Game 74 - Trip World - Game Boy - Finished playthrough - 60/100
This is an unbelievably good looking Game Boy game. Tons of detail everywhere and I swear I'm seeing more than four shades of grey. You're a little furry forest creature making your way through the levels though what exactly you're doing is a bit unclear. The game controls really well, but the game itself is odd. Most enemies don't really attack you unless attacked first and just sort of push you around. Also not explained at any point is the ability to transform that you have. You can grow "wings", turn into a ball, etc. At no point does the game show you how or why. Eventually you fight another furry thing just like you and save a furry princess or something... I have no idea.
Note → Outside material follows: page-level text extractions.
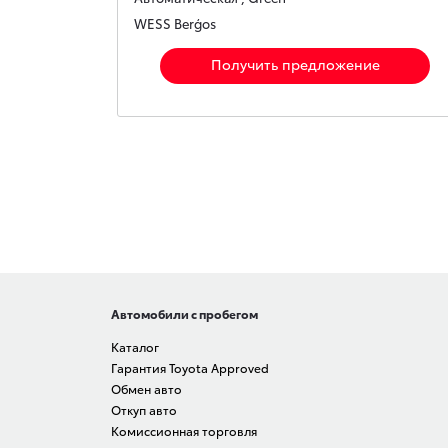
WESS Berģos
Получить предложение
Автомобили с пробегом
Каталог
Гарантия Toyota Approved
Обмен авто
Откуп авто
Комиссионная торговля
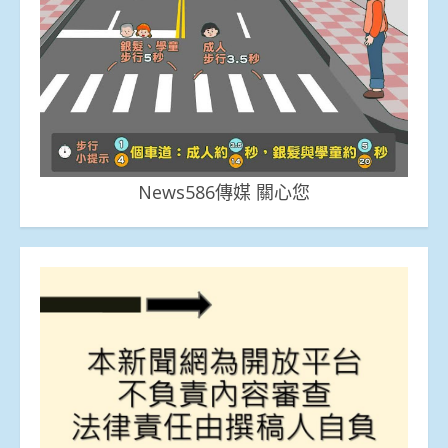
News586傳媒 關心您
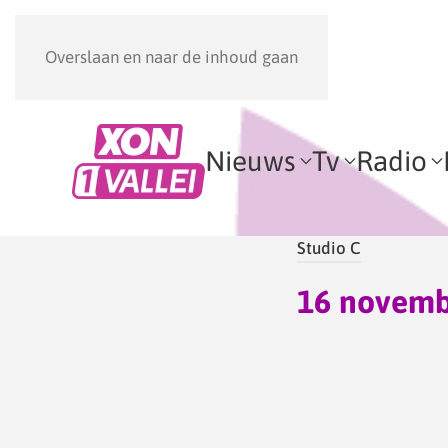
Overslaan en naar de inhoud gaan
Nieuws
Tv
Radio
Studio C
16 novemb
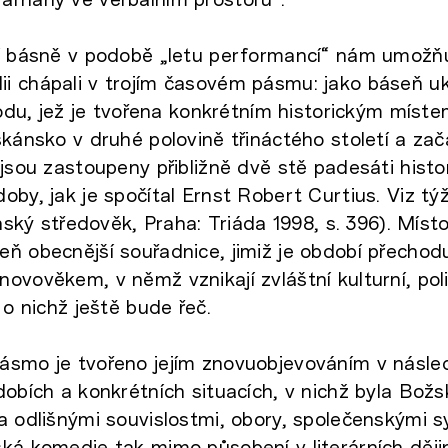
ní básně v podobě „letu performancí“ nám umožň
i chápali v trojím časovém pásmu: jako báseň u
zrodu, jež je tvořena konkrétním historickým mís
skánsko v druhé polovině třináctého století a zač
 jsou zastoupeny přibližně dvě stě padesáti histo
oby, jak je spočítal Ernst Robert Curtius. Viz tý
inský středověk, Praha: Triáda 1998, s. 396). Místo
ň obecnější souřadnice, jimiž je období přechod
ovověkem, v němž vznikají zvláštní kulturní, polit
 o nichž ještě bude řeč.
ásmo je tvořeno jejím znovuobjevováním v násle
dobích a konkrétních situacích, v nichž byla Bož
a odlišnými souvislostmi, obory, společenskými 
ká komedie tak mimo působení v literárních dějin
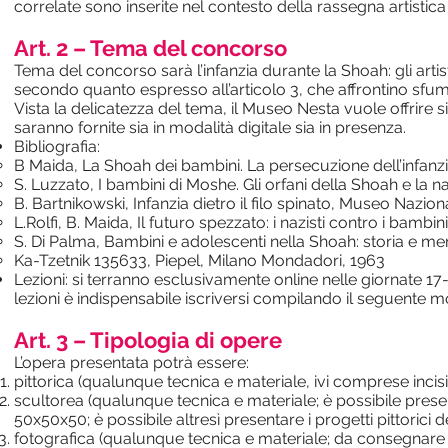
correlate sono inserite nel contesto della rassegna artistica
Art. 2 – Tema del concorso
Tema del concorso sarà l’infanzia durante la Shoah: gli art
secondo quanto espresso all’articolo 3, che affrontino sfumatur
Vista la delicatezza del tema, il Museo Nesta vuole offrire si
saranno fornite sia in modalità digitale sia in presenza.
Bibliografia:
B Maida, La Shoah dei bambini. La persecuzione dell’infanzia 
S. Luzzato, I bambini di Moshe. Gli orfani della Shoah e la na
B. Bartnikowski, Infanzia dietro il filo spinato, Museo Nazi
L.Rolfi, B. Maida, Il futuro spezzato: i nazisti contro i bambin
S. Di Palma, Bambini e adolescenti nella Shoah: storia e mem
Ka-Tzetnik 135633, Piepel, Milano Mondadori, 1963
Lezioni: si terranno esclusivamente online nelle giornate 17
lezioni è indispensabile iscriversi compilando il seguente 
Art. 3 – Tipologia di opere
L’opera presentata potrà essere:
pittorica (qualunque tecnica e materiale, ivi comprese inci
scultorea (qualunque tecnica e materiale; è possibile prese
50x50x50; è possibile altresì presentare i progetti pittorici d
fotografica (qualunque tecnica e materiale; da consegnare 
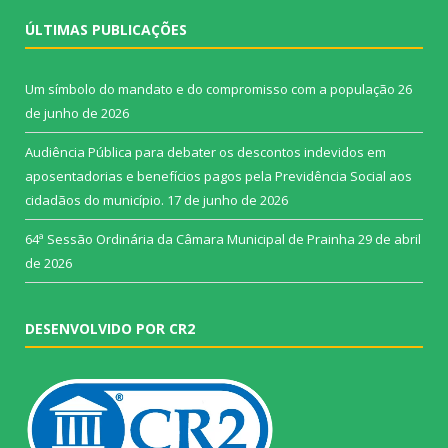
ÚLTIMAS PUBLICAÇÕES
Um símbolo do mandato e do compromisso com a população
26
de junho de 2026
Audiência Pública para debater os descontos indevidos em
aposentadorias e benefícios pagos pela Previdência Social aos
cidadãos do município.
17 de junho de 2026
64ª Sessão Ordinária da Câmara Municipal de Prainha
29 de abril
de 2026
DESENVOLVIDO POR CR2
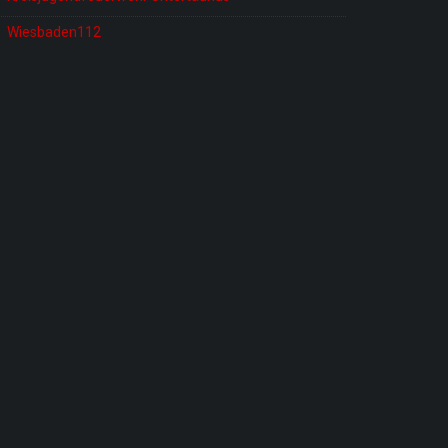
Wiesbaden112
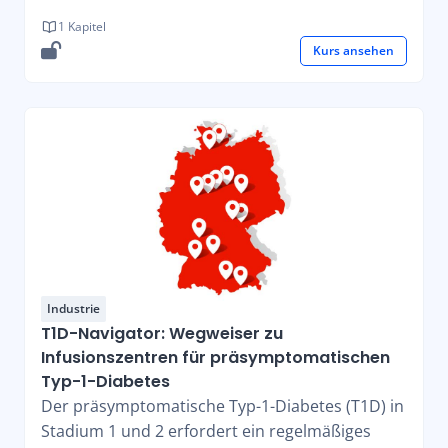
1 Kapitel
Kurs ansehen
Industrie
T1D-Navigator: Wegweiser zu
Infusionszentren für präsymptomatischen
Typ-1-Diabetes
Der präsymptomatische Typ-1-Diabetes (T1D) in
Stadium 1 und 2 erfordert ein regelmäßiges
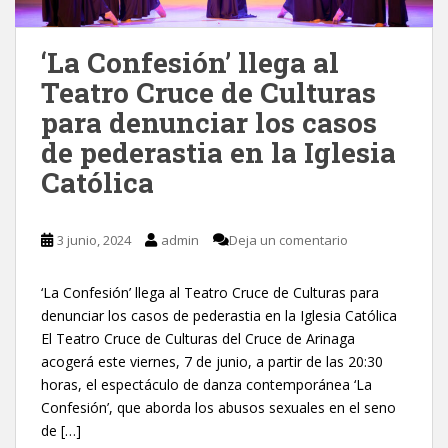
‘La Confesión’ llega al
Teatro Cruce de Culturas
para denunciar los casos
de pederastia en la Iglesia
Católica
3 junio, 2024
admin
Deja un comentario
‘La Confesión’ llega al Teatro Cruce de Culturas para
denunciar los casos de pederastia en la Iglesia Católica
El Teatro Cruce de Culturas del Cruce de Arinaga
acogerá este viernes, 7 de junio, a partir de las 20:30
horas, el espectáculo de danza contemporánea ‘La
Confesión’, que aborda los abusos sexuales en el seno
de […]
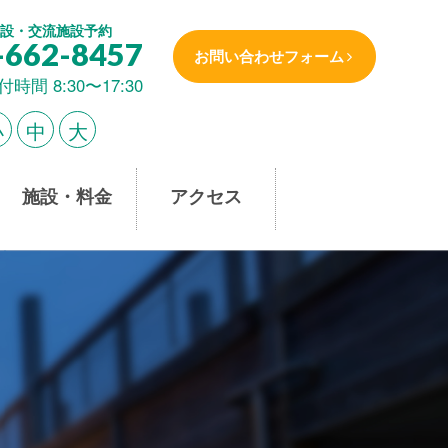
設・交流施設予約
-662-8457
お問い合わせフォーム
付時間 8:30〜17:30
小
中
大
施設・料金
アクセス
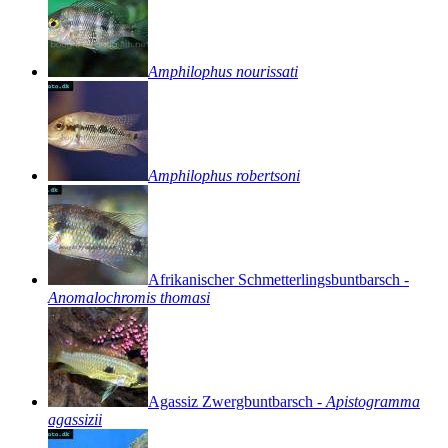
Amphilophus
nourissati
Amphilophus
robertsoni
Afrikanischer
Schmetterlingsbuntbarsch
-
Anomalochromis
thomasi
Agassiz
Zwergbuntbarsch
-
Apistogramma
agassizii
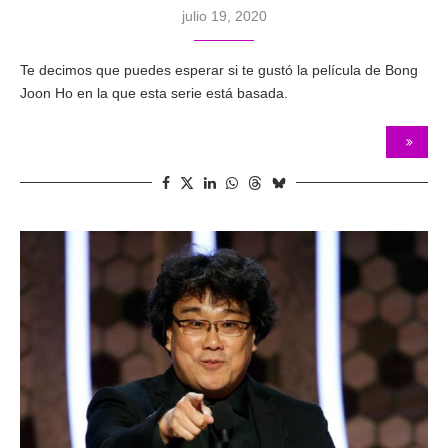
julio 19, 2020
Te decimos que puedes esperar si te gustó la película de Bong
Joon Ho en la que esta serie está basada.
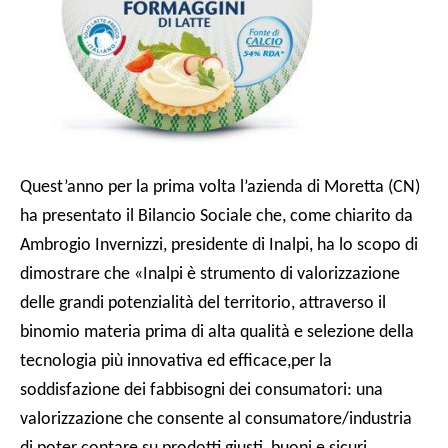
Quest’anno per la prima volta l’azienda di Moretta (CN)
ha presentato il Bilancio Sociale che, come chiarito da
Ambrogio Invernizzi, presidente di Inalpi, ha lo scopo di
dimostrare che «Inalpi è strumento di valorizzazione
delle grandi potenzialità del territorio, attraverso il
binomio materia prima di alta qualità e selezione della
tecnologia più innovativa ed efficace,per la
soddisfazione dei fabbisogni dei consumatori: una
valorizzazione che consente al consumatore/industria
Game 75 - Super Mario Land 2: The Six Golden Coins - Game Boy - Finished playthrough - 75/100
I played the shit out of this on my old toaster-size Game Boy back in the early 90's. At the time visuals like this on Game Boy seemed crazy. The game is typical Mario fare, jumping and hitting blocks, but the environments were all unique to this game as were the enemies you faced. This game even had it's own unique villain with the introduction of Wario. You had very specifically themed worlds like a giant toy Mario statue, the moon, a haunted Halloween, etc, all with special enemies catered to those environments. The game also featured unique music for each of those worlds and to this day each of those tracks are still permanently engrained in my brain. The game is by no means perfect, stages are often way too long, or way too short. You can fly right over entire stages with the new bunny ears and their infinite hover ability. Bosses are among the easiest in a Mario title and the game is plagued with slowdown on original hardware or using correct emulation. In the end though it was a fun game to play through again.
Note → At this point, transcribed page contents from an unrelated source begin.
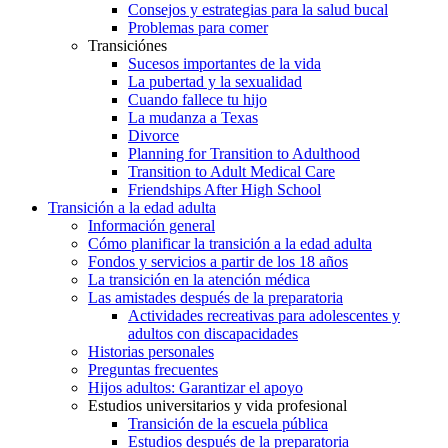
Consejos y estrategias para la salud bucal
Problemas para comer
Transiciónes
Sucesos importantes de la vida
La pubertad y la sexualidad
Cuando fallece tu hijo
La mudanza a Texas
Divorce
Planning for Transition to Adulthood
Transition to Adult Medical Care
Friendships After High School
Transición a la edad adulta
Información general
Cómo planificar la transición a la edad adulta
Fondos y servicios a partir de los 18 años
La transición en la atención médica
Las amistades después de la preparatoria
Actividades recreativas para adolescentes y
adultos con discapacidades
Historias personales
Preguntas frecuentes
Hijos adultos: Garantizar el apoyo
Estudios universitarios y vida profesional
Transición de la escuela pública
Estudios después de la preparatoria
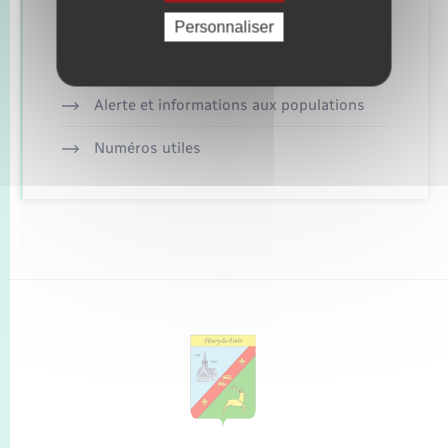
Personnaliser
Retrouvez aussi
Alerte et informations aux populations
Numéros utiles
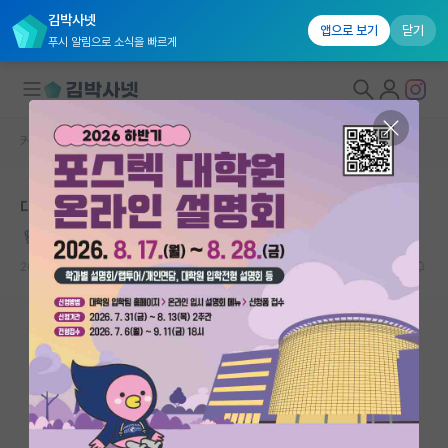
김박사넷
앱으로 보기
닫기
푸시 알림으로 소식을 빠르게
커뮤니티 홈
자유 게시판(아무개랩)
대학원생 모집
대학원 온게 잘못된 선택이었나 싶음
국내대학원 정보
온화한 하인리히 헤르츠
연구실&오픈랩
2025.08.03
20
31372
커뮤니티
커뮤니티 홈
전체글보기
베스트 게시판
IF 명예의전당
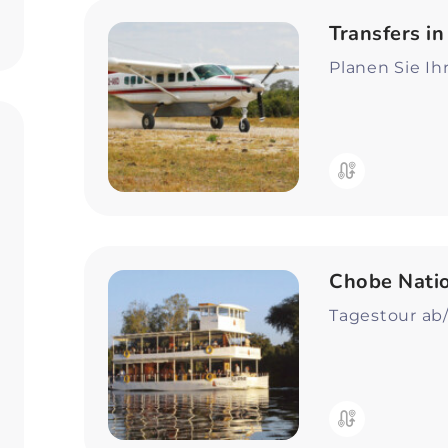
Zum Profil
Transfers i
Planen Sie Ih
Chobe Natio
Tagestour ab/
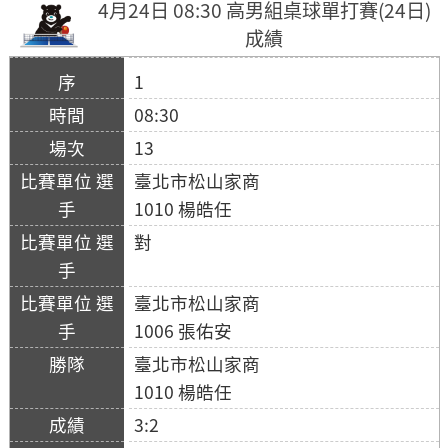
4月24日 08:30 高男組桌球單打賽(24日)
成績
1
08:30
13
臺北市松山家商
1010 楊皓任
對
臺北市松山家商
1006 張佑安
臺北市松山家商
1010 楊皓任
3:2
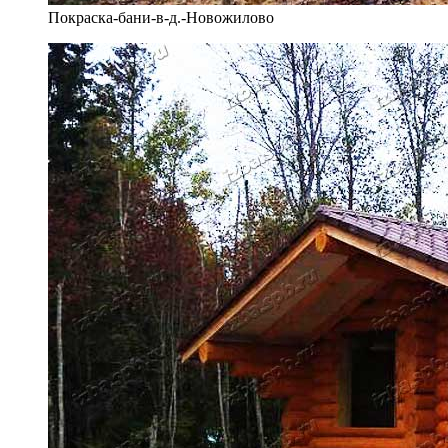
Покраска-бани-в-д.-Новожилово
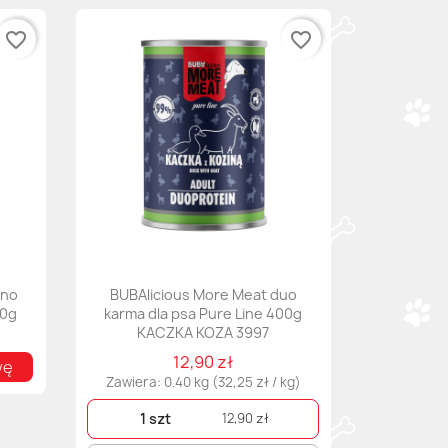
favorite_border
favorite_border
ono
BUBAlicious More Meat duo
00g
karma dla psa Pure Line 400g
KACZKA KOZA 3997
12,90 zł
wę
Zawiera: 0.40 kg (32,25 zł / kg)
1 szt
12,90 zł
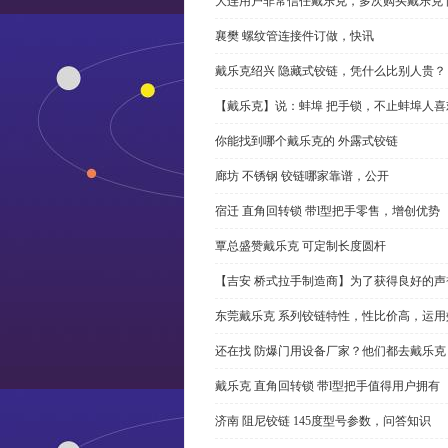
大连用户非常信任戴乐克，多次购买戴乐克 
襄樊 螺纹管连接件订做，快讯
戴乐克绍兴 隐藏式铰链，凭什么比别人贵？
【戴乐克】说：蚌埠 把手锁，不止蚌埠人喜
你能找到哪个戴乐克的 外露式铰链
廊坊 不锈钢 铰链哪家靠谱，公开
宿迁 直角回转锁 带l型把手零售，增创优势
覃总盛赞戴乐克 可定制长度圆杆
【吉安 桥式拉手制造商】为了获得良好的
东莞戴乐克 系列铰链特性，性比价高，运用
还在找 防爆门用设备厂家？他们都去戴乐克
戴乐克 直角回转锁 带l型把手值得用户拥有
济南 阻尼铰链 145度型号参数，问答知识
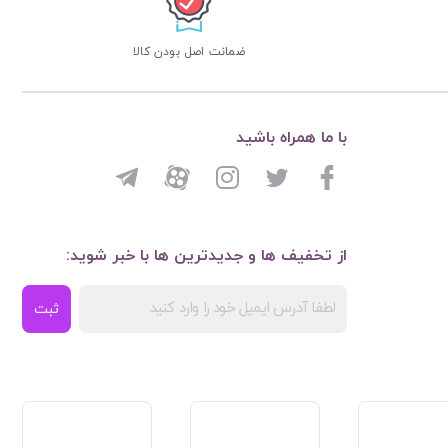
ضمانت اصل بودن کالا
با ما همراه باشید
از تخفیف ها و جدیدترین ها با خبر شوید:
ثبت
Game 76 - The Gunk - PC - Finished playthrough - 65/100
One of the first things I did when I played this was shut off the dialogue. It's not enough the voice acting is awful, but they constantly tell me how to do everything all the time. The game and the "puzzles" in it are about as complicated as the flusher on my toilet and I got that figured out within a few minutes of being able to reach it as an infant. The visuals are a mix of fantastic for environments to dog shit for character designs. The game itself controls well, exploring the world was mostly interesting but it all culminated in a cliche villain who, based on his actions and motives, was apparently just retarded or something. Overall it's a very forgettable and very short indie game that could have been a lot better if more time had been spent making more interesting puzzles and more challenging gameplay in place of whatever time they wasted recoding voiced dialogue. I've already forgotten most of this game.
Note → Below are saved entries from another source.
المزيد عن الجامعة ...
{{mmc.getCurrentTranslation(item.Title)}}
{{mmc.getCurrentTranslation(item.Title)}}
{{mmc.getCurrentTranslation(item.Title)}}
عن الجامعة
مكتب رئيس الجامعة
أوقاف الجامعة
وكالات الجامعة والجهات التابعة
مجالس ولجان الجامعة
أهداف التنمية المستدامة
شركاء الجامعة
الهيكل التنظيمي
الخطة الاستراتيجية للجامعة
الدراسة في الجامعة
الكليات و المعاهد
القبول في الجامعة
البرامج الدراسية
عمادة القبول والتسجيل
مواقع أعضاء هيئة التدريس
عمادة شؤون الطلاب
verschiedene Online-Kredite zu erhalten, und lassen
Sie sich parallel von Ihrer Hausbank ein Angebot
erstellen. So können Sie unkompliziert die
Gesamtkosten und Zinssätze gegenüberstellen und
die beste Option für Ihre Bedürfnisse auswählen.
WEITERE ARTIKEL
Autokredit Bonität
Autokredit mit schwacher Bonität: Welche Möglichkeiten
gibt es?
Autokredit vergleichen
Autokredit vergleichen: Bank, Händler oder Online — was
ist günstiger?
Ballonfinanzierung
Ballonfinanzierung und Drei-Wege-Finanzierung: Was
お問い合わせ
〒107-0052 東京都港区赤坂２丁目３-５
Game 77 - VIP - Game Boy Advance - Abandoned - 60/100
I started this game up as a joke. I recently got a GBA Everdrive and have about 2000 games on it so I was picking the worst looking games. This game is so strange in a good way. It plays like a Gunstar Heroes or Contra style shooter, but you're tits on a stick Pamela Anderson. You have diagonal aim, you can duck, crawl, you can jump into or out of the backgrounds, grab ledges, there are a ton of enemy types, the graphics are actually good, you can play as multiple characters from the show each with different weapons and abilities (Vallery uses her purse as a melee weapon for example). I'm not saying this is a great game but I can't believe how good it actually is. I got about as far as I'm going to get and decided to call it. Honestly I had fun with it.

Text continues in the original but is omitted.